2021—Pub. L. 116–283, § 1844(b)(1), which directed the renumbering of section 2368 of this title as section 4146 instead of this section, was repealed by Pub. L. 117–81, § 1701(u)(5)(B), effective as if included therein, so that such renumbering was no longer directed.

Pub. L. 116–283, § 1843(b)(1), as added by Pub. L. 117–81, § 1701(u)(4)(A), renumbered section 2368 of this title as this section.

Subsec. (b)(3)(B)(ii). Pub. L. 116–283, § 1843(d), as added by Pub. L. 117–81, § 1701(u)(4)(C), substituted “2563, 4001, 4021, 4831, and 4062” for “2358, 2371, 2511, 2539b, and 2563”. Former section 1844(c)(1) of Pub. L. 116–283, which directed substitution of “4001, 4002, 4831, 4892,” for “2358, 2371, 2511, 2539b,”, was repealed by Pub. L. 117–81, § 1701(u)(5)(B), effective as if included in title XVIII of Pub. L. 116–283.

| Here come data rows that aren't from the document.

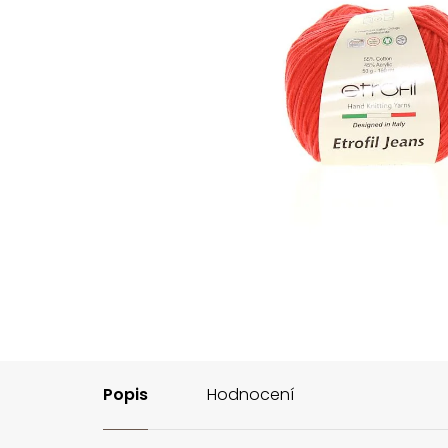
Popis
Hodnocení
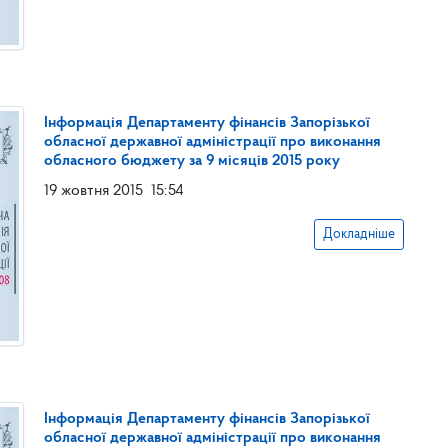
Інформація Департаменту фінансів Запорізької
обласної державної адміністрації про виконання
обласного бюджету за 9 місяців 2015 року
19 жовтня 2015
15:54
Докладніше
Інформація Департаменту фінансів Запорізької
обласної державної адміністрації про виконання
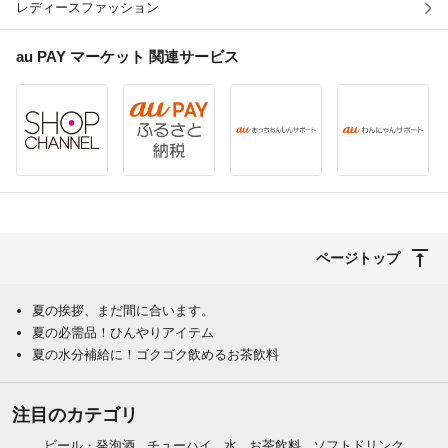
レディースファッション
au PAY マーケット
関連サービス
ページトップ
夏の挨拶、まだ間に合います。
夏の必需品！ひんやりアイテム
夏の水分補給に！ゴクゴク飲めるお茶飲料
注目のカテゴリ
ビール・発泡酒
チューハイ
水
お茶飲料
ソフトドリンク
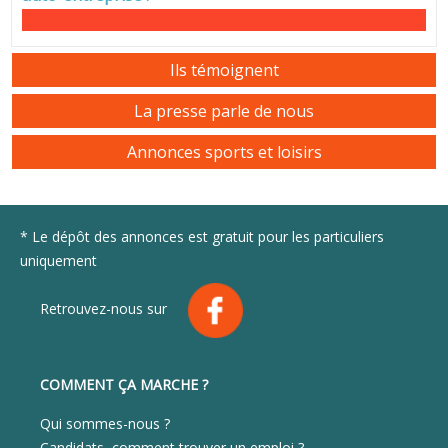
Ils témoignent
La presse parle de nous
Annonces sports et loisirs
* Le dépôt des annonces est gratuit pour les particuliers
uniquement
Retrouvez-nous sur
COMMENT ÇA MARCHE ?
Qui sommes-nous ?
Candidats, comment trouver un emploi ?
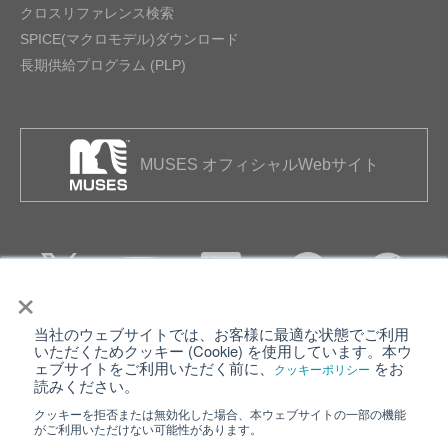
クロスリファレンス検索
SPICE(マクロモデル)ダウンロード
長期供給プログラム (PLP)
MUSES オフィシャルWebサイト
×
当社のウェブサイトでは、お客様に最適な状態でご利用
個人情報保護について
ウェブサイト利用規約
いただくためクッキー (Cookie) を使用しています。本ウ
ェブサイトをご利用いただく前に、
をお
クッキーポリシー
クッキーポリシー
サイトマップ
読みください。
クッキーを拒否または無効化した場合、本ウェブサイトの一部の機能
日清紡ホールディングス
がご利用いただけない可能性があります。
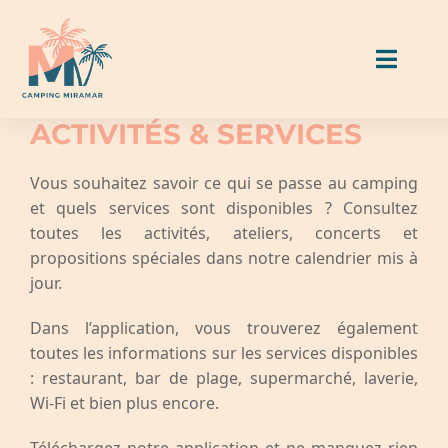
Skip
to
Toggl
content
Naviga
ACTIVITÉS & SERVICES
Hébergements
Vous souhaitez savoir ce qui se passe au camping
et quels services sont disponibles ? Consultez
Emplacements
toutes les activités, ateliers, concerts et
propositions spéciales dans notre calendrier mis à
Manger & Boire
jour.
Dans l’application, vous trouverez également
Activités & Services
toutes les informations sur les services disponibles
: restaurant, bar de plage, supermarché, laverie,
Guide Miramar
Wi-Fi et bien plus encore.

Subsec. (d)(2). Pub. L. 116–283, § 1844(c)(2), which directed substitution of “section 4103 of this title.” for “section 219 of the Duncan Hunter National Defense Authorization Act for Fiscal Year 2009 (Public Law 110–417; 10 U.S.C. 2358 note).”, was repealed by Pub. L. 117–81, § 1701(u)(5)(B), effective as if included in title XVIII of Pub. L. 116–283.

Subsec. (h)(3). Pub. L. 117–81, § 215(d)(12), which directed amendment of section “2124(h)(3)” of this title by substituting “designated under section 4121(b) of this title” for “designated under section 1105 of the National Defense Authorization Act for Fiscal Year 2010 (Public Law 111–84; 10 U.S.C. 2358 note)”, was executed by making the substitution in subsec. (h)(3) of this section to reflect the probable intent of Congress.

2019—Subsec. (f)(1). Pub. L. 116–92 substituted “transaction” for “transition”.

2018—Subsecs. (f) to (h). Pub. L. 115–232 added subsec. (f) and redesignated former subsecs. (f) and (g) as (g) and (h), respectively.

Statutory Notes and Related Subsidiaries
Effective Date of 2021 Amendment

Amendment by section 215 of Pub. L. 117–81 effective immediately after the effective date of the amendments made by title XVIII of Pub. L. 116–283 (Jan. 1, 2022), see section 215(e) of Pub. L. 117–81, set out as a note under section 4091 of this title.

Amendment by section 1701(u)(4)(A), (C), (5)(B) of Pub. L. 117–81 applicable as if included in the enactment of title XVIII of Pub. L. 116–283 as enacted, see section 1701(a)(2) of Pub. L. 117–81, set out in a note preceding section 3001 of this title and note below.

Amendment by Pub. L. 116–283 effective Jan. 1, 2022, with additional provisions for delayed implementation and applicability of existing law, see section 1801(d) of Pub. L. 116–283, set out as a note preceding section 3001 of this title.